Center for Precision Medicine, Seoul National University Hospital, Seoul, Korea.
Division of Biomedical Informatics, Seoul National University Biomedical Informatics and Systems Biomedical Informatics Research Center, Seoul National University College of Medicine, Seoul, Korea.
J Korean Med Sci. 2020 Mar 30;35(12):e78. doi: 10.3346/jkms.2020.35.e78.
Human leukocyte antigen (HLA) typing is important for transplant patients to prevent a severe mismatch reaction, and the result can also support the diagnosis of various disease or prediction of drug side effects. However, such secondary applications of HLA typing results are limited because they are typically provided in free-text format or PDFs on electronic medical records. We here propose a method to convert HLA genotype information stored in an unstructured format into a reusable structured format by extracting serotype/allele information.
We queried HLA typing reports from the clinical data warehouse of Seoul National University Hospital (SUPPREME) from 2000 to 2018 as a rule-development data set (64,024 reports) and from the most recent year (6,181 reports) as a test set. We used a rule-based natural language approach using a Python regex function to extract the 1) number of patients in the report, 2) clinical characteristics such as indication of the HLA testing, and 3) precise HLA genotypes. The performance of the rules and codes was evaluated by comparison between the extracted results from the test set and a validation set generated by manual curation.

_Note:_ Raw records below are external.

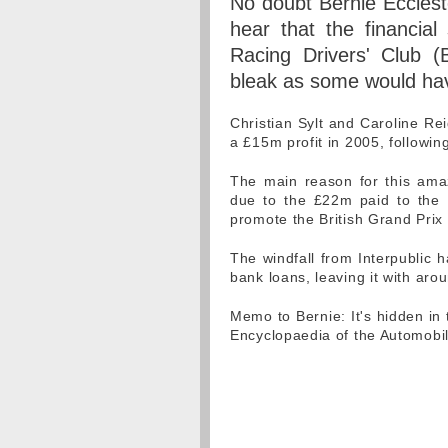
No doubt Bernie Ecclesto
hear that the financial 
Racing Drivers' Club (
bleak as some would hav
Christian Sylt and Caroline R
a £15m profit in 2005, followin
The main reason for this amaz
due to the £22m paid to the 
promote the British Grand Prix
The windfall from Interpublic 
bank loans, leaving it with aro
Memo to Bernie: It's hidden in
Encyclopaedia of the Automobil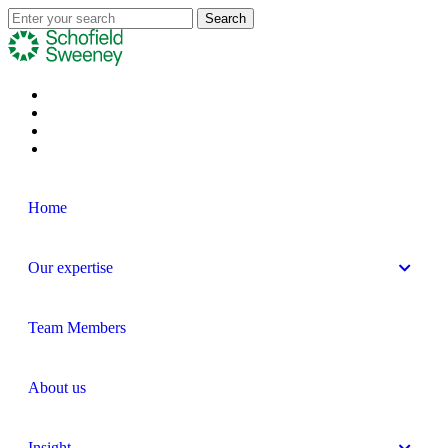
Home
Our expertise
Team Members
About us
Insight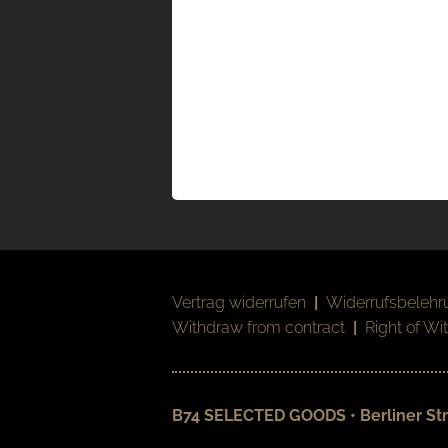
Vertrag widerrufen
|
Widerrufsbelehr
Withdraw from contract
|
Right of Wi
B74 SELECTED GOODS • Berliner Str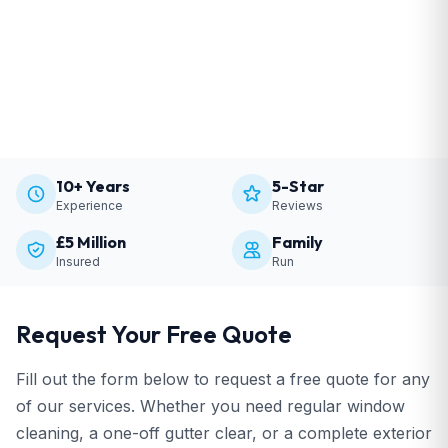
10+ Years
5-Star
Experience
Reviews
£5 Million
Family
Insured
Run
Request Your Free Quote
Fill out the form below to request a free quote for any
of our services. Whether you need regular window
cleaning, a one-off gutter clear, or a complete exterior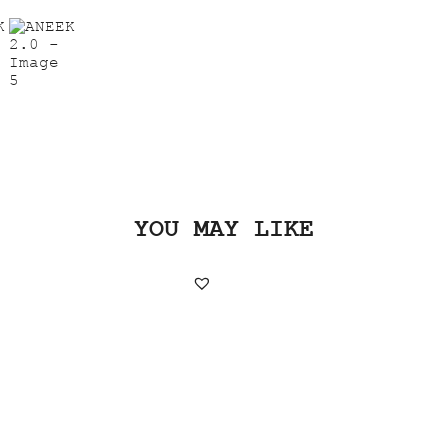
YOU MAY LIKE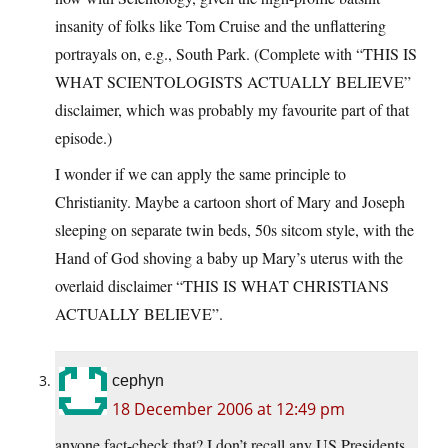
insanity of folks like Tom Cruise and the unflattering
portrayals on, e.g., South Park. (Complete with “THIS IS
WHAT SCIENTOLOGISTS ACTUALLY BELIEVE”
disclaimer, which was probably my favourite part of that
episode.)
I wonder if we can apply the same principle to
Christianity. Maybe a cartoon short of Mary and Joseph
sleeping on separate twin beds, 50s sitcom style, with the
Hand of God shoving a baby up Mary’s uterus with the
overlaid disclaimer “THIS IS WHAT CHRISTIANS
ACTUALLY BELIEVE”.
cephyn
18 December 2006 at 12:49 pm
anyone fact-check that? I don’t recall any US Presidents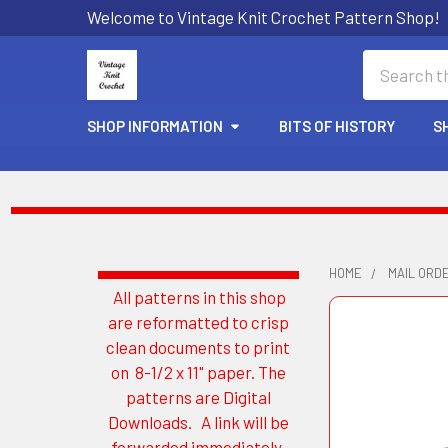
Welcome to Vintage Knit Crochet Pattern Shop!
Search
SHOP INFORMATION
BITS OF HISTORY
S
HOME
MAIL ORD
All patterns in this shop
Sidebar
are reformatted to crisp
clean documents to print
on 8-1/2 x 11" paper. The
patterns are Digital
Downloads. A link will be
forwarded immediately.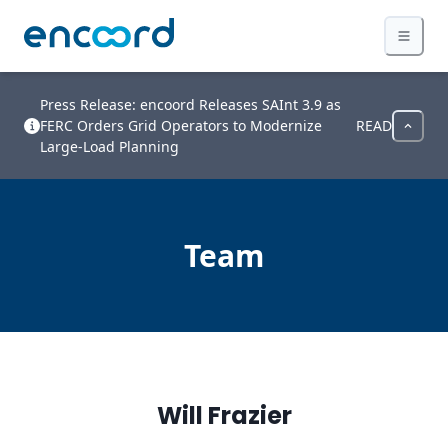
Press Release: encoord Releases SAInt 3.9 as
FERC Orders Grid Operators to Modernize
READ
Large-Load Planning
Team
Will Frazier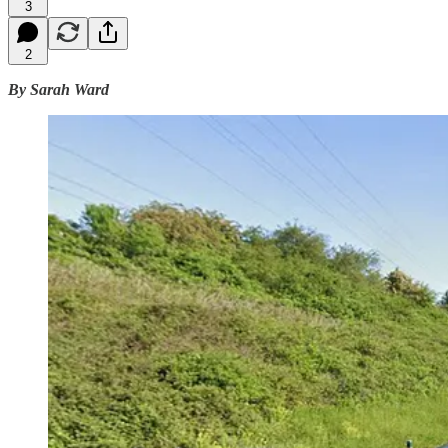
3
2
By Sarah Ward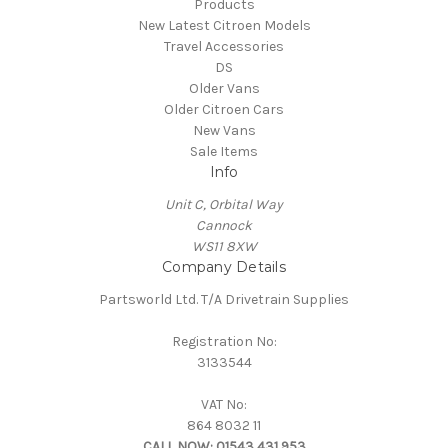
Products
New Latest Citroen Models
Travel Accessories
DS
Older Vans
Older Citroen Cars
New Vans
Sale Items
Info
Unit C, Orbital Way
Cannock
WS11 8XW
Company Details
Partsworld Ltd. T/A Drivetrain Supplies
Registration No:
3133544
VAT No:
864 8032 11
CALL NOW:
01543 431 953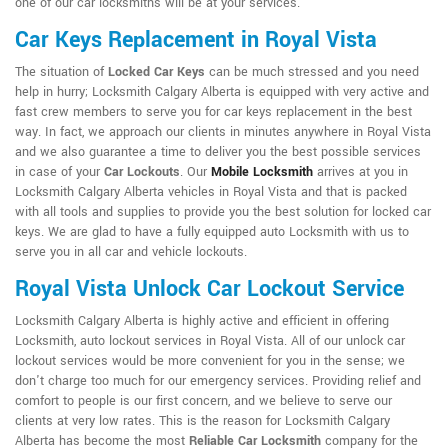
one of our car locksmiths will be at your services.
Car Keys Replacement in Royal Vista
The situation of
Locked Car Keys
can be much stressed and you need
help in hurry; Locksmith Calgary Alberta is equipped with very active and
fast crew members to serve you for car keys replacement in the best
way. In fact, we approach our clients in minutes anywhere in Royal Vista
and we also guarantee a time to deliver you the best possible services
in case of your
Car Lockouts
. Our
Mobile Locksmith
arrives at you in
Locksmith Calgary Alberta vehicles in Royal Vista and that is packed
with all tools and supplies to provide you the best solution for locked car
keys. We are glad to have a fully equipped auto Locksmith with us to
serve you in all car and vehicle lockouts.
Royal Vista Unlock Car Lockout Service
Locksmith Calgary Alberta is highly active and efficient in offering
Locksmith, auto lockout services in Royal Vista. All of our unlock car
lockout services would be more convenient for you in the sense; we
don't charge too much for our emergency services. Providing relief and
comfort to people is our first concern, and we believe to serve our
clients at very low rates. This is the reason for Locksmith Calgary
Alberta has become the most
Reliable Car Locksmith
company for the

Among 11,287 reports for development set and 1,107 for the test set describing HLA typing for a single patient, iterative rule generation developed 124 extracting rules and 8 cleaning rules for HLA genotypes. Application of these rules extracted HLA genotypes with 0.892-0.999 precision and 0.795-0.998 recall for the five HLA genes. The precision and recall of the extracting rules for the number of patients in a report were 0.997 and 0.994 and those for the clinical variable extraction were 0.997 and 0.992, respectively. All extracted HLA alleles and serotypes were transformed according to formal HLA nomenclature by the cleaning rules.
The rule-based HLA genotype extraction method shows reliable accuracy. We believe that there are significant number of patients who takes profit when this under-used genetic information will be return to them.
人类白细胞抗原(HLA)分型对于移植患者非常重要,可以防止严重的不匹配反应,其结果还可以支持各种疾病的诊断或预测药物副作用。然而,由于 HLA 分型结果通常以电子病历中的自由文本格式或 PDF 形式提供,因此这些次要应用受到限制。我们在此提出一种方法,通过提取血清型/等位基因信息,将存储在非结构化格式中的 HLA 基因型信息转换为可重复使用的结构化格式。
我们从 2000 年至 2018 年,从首尔国立大学医院(SUPPREME)的临床数据仓库中查询 HLA 分型报告作为规则开发数据集(64024 份报告),并从最近一年(6181 份报告)作为测试集。我们使用基于规则的自然语言方法,使用 Python regex 函数提取以下信息:1)报告中的患者数量;2)HLA 测试的临床特征,如测试指征;3)精确的 HLA 基因型。通过将测试集中提取的结果与通过手动策展生成的验证集进行比较,评估规则和代码的性能。
在开发数据集的 11287 份和测试数据集的 1107 份描述单个患者 HLA 分型的报告中,迭代规则生成了 124 个提取规则和 8 个 HLA 基因型清洗规则。应用这些规则提取 HLA 基因型的精度为 0.892-0.999,召回率为 0.795-0.998,适用于五个 HLA 基因。报告中患者数量的提取规则的精度和召回率分别为 0.997 和 0.994,临床变量提取的规则的精度和召回率分别为 0.997 和 0.992。所有提取的 HLA 等位基因和血清型均根据正式的 HLA 命名法通过清洗规则进行转换。
基于规则的 HLA 基因型提取方法具有可靠的准确性。我们相信,当这些未充分利用的遗传信息返还给患者时,会有大量患者从中受益。